Cs 5644 assignment implement a decision tree and nave bayes


Assignment -

1. Machine learning has now permeated multiple disciplines, even politics. The current landscape in the US is rife with data scientists and other quantitative experts making predictions about ongoing and upcoming elections. Consider the Congressional Voting Records dataset from the UCI machine learning repository

The dataset contains two files: one with a ".names" suffix and one with a ".data" suffix. The actual data is in the ".data" suffix and ".names" describes the metadata (i.e., describes what the different columns mean). Note that each row of the ".data" file contains one instance and includes both features and the class label (please take care to note the order). The machine learning problem here is to take the votes of US congressmen/congresswomen as input and predict whether they are a Republican or a Democrat. In particular, our goal is to solve this problem using both decision trees and a naïve Bayes classifier.

First, spend some time understanding the structure of the dataset, how the instances are organized, how the features/class are organized, and so on. You need to "massage" this data into the form that scikit-learn requires before you can apply either a decision tree or a naïve Bayes classifier. So spend some time understanding and planning how you will do this massaging. You can do this in Python or in Excel or any way you choose. Note that this step is a natural part of the machine learning and knowledge discovery process. Data is rarely given in the form that machine learning can be directly applied, so that considerable effort goes into cleaning, manipulating, and massaging it. Do not apply scikit-learn before ensuring that it is in the form required.

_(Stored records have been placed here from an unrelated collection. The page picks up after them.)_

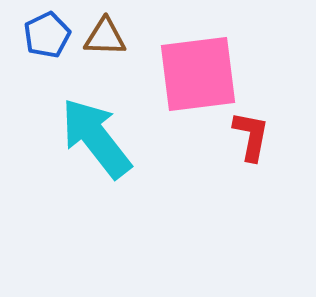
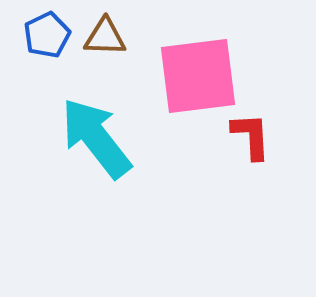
pink square: moved 2 px down
red L-shape: rotated 14 degrees counterclockwise
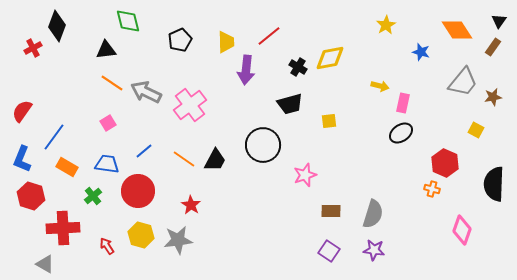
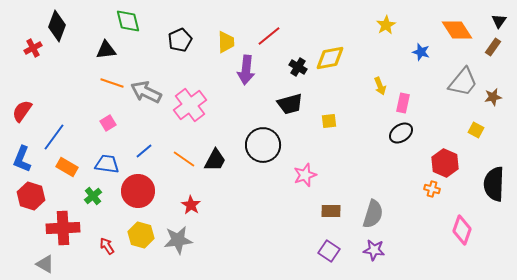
orange line at (112, 83): rotated 15 degrees counterclockwise
yellow arrow at (380, 86): rotated 54 degrees clockwise
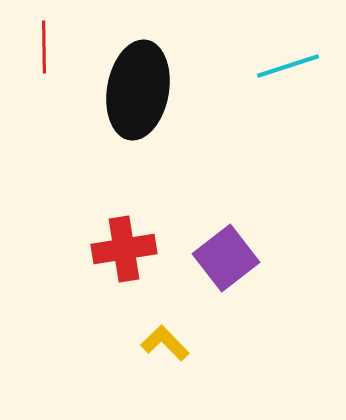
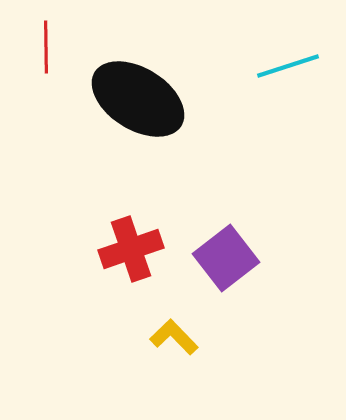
red line: moved 2 px right
black ellipse: moved 9 px down; rotated 68 degrees counterclockwise
red cross: moved 7 px right; rotated 10 degrees counterclockwise
yellow L-shape: moved 9 px right, 6 px up
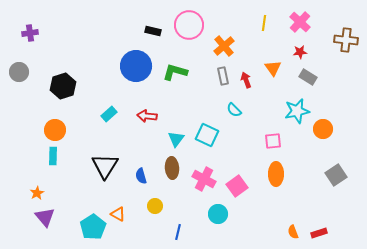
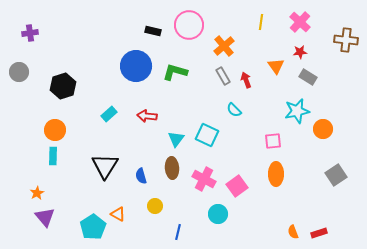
yellow line at (264, 23): moved 3 px left, 1 px up
orange triangle at (273, 68): moved 3 px right, 2 px up
gray rectangle at (223, 76): rotated 18 degrees counterclockwise
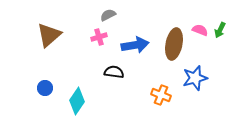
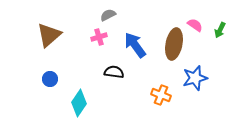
pink semicircle: moved 5 px left, 5 px up; rotated 14 degrees clockwise
blue arrow: rotated 116 degrees counterclockwise
blue circle: moved 5 px right, 9 px up
cyan diamond: moved 2 px right, 2 px down
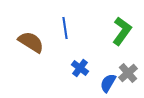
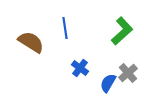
green L-shape: rotated 12 degrees clockwise
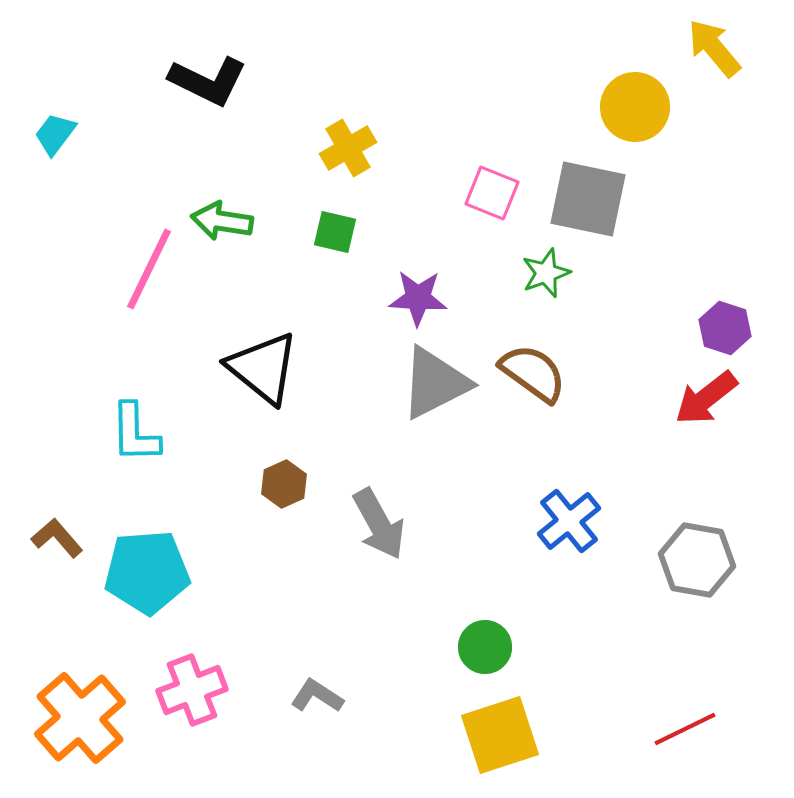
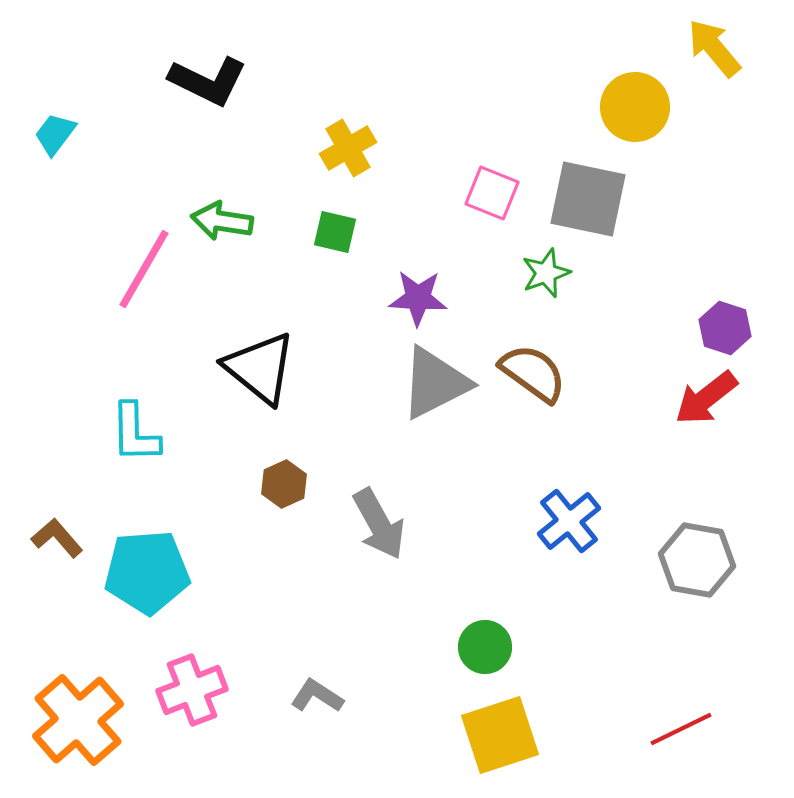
pink line: moved 5 px left; rotated 4 degrees clockwise
black triangle: moved 3 px left
orange cross: moved 2 px left, 2 px down
red line: moved 4 px left
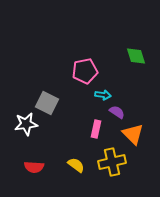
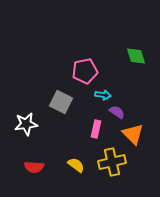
gray square: moved 14 px right, 1 px up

Just like the PlayTennis dataset, the features are binary-valued but note that some features have missing values for some rows (instances). You need to decide how you will handle them. There are three possibilities here: i) discard instances that have missing feature values, ii) treat "missing" as if it is a value (and thus a binary feature becomes a ternary, or three-valued, feature), iii) impute missing values (i.e., for each feature, replace missing values with the most common value for that feature), so that they are no longer missing or unknown. If you read the ".notes" file, it explains why some values are missing and what they mean.

  • Implement a decision tree and Naïve Bayes classifier for classification, with each of the above three ways of dealing with missing values. So you are experimenting with 6 scenarios.
  • Perform 5-fold cross validation and report precision, recall, and F1-scores for each of the 6 scenarios.

2. For what type of dataset would you choose decision trees as a classifier over Naive Bayes? Vice versa?